Segment Open

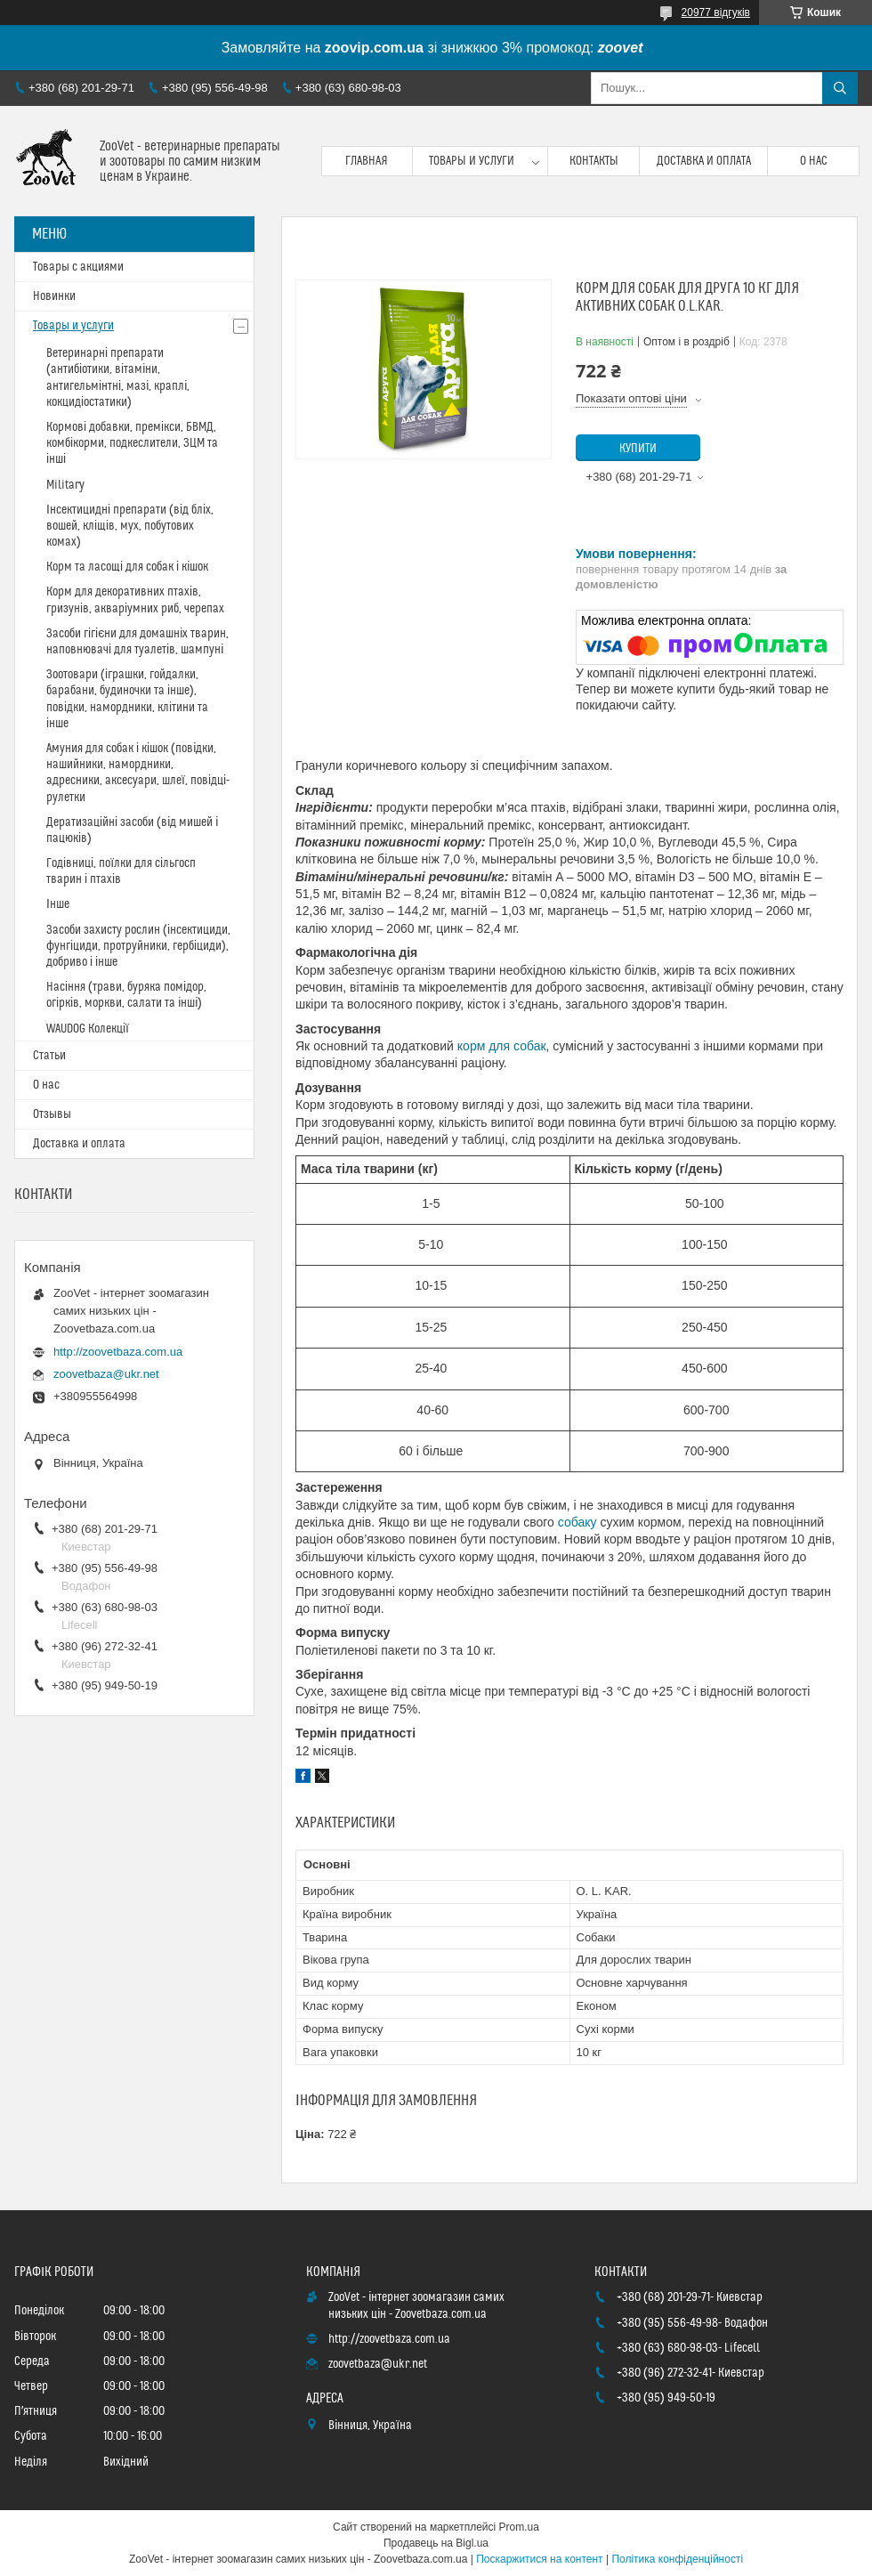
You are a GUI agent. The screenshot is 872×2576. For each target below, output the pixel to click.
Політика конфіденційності (677, 2559)
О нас (814, 161)
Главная (366, 161)
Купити (638, 448)
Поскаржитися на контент (539, 2559)
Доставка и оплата (704, 161)
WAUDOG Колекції (87, 1029)
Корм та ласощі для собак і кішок (127, 567)
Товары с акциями (78, 267)
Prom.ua (519, 2527)
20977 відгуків (716, 12)
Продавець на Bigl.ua (436, 2543)
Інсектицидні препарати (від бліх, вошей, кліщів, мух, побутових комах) (130, 526)
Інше (57, 904)
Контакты (593, 161)
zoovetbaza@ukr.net (106, 1374)
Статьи (49, 1056)
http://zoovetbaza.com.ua (117, 1351)
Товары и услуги (471, 161)
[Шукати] (840, 88)
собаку (577, 1522)
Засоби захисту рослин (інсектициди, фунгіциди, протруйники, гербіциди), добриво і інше (138, 946)
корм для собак (501, 1046)
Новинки (54, 296)
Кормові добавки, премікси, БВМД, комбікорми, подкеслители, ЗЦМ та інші (132, 443)
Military (65, 485)
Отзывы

Segment Closed

# [Your objective]
Whenever the word "zoovetbaza" shows up in a line of the entries above, copy that line.

# [Expected answer]
zoovetbaza@ukr.net (106, 1374)
http://zoovetbaza.com.ua (117, 1351)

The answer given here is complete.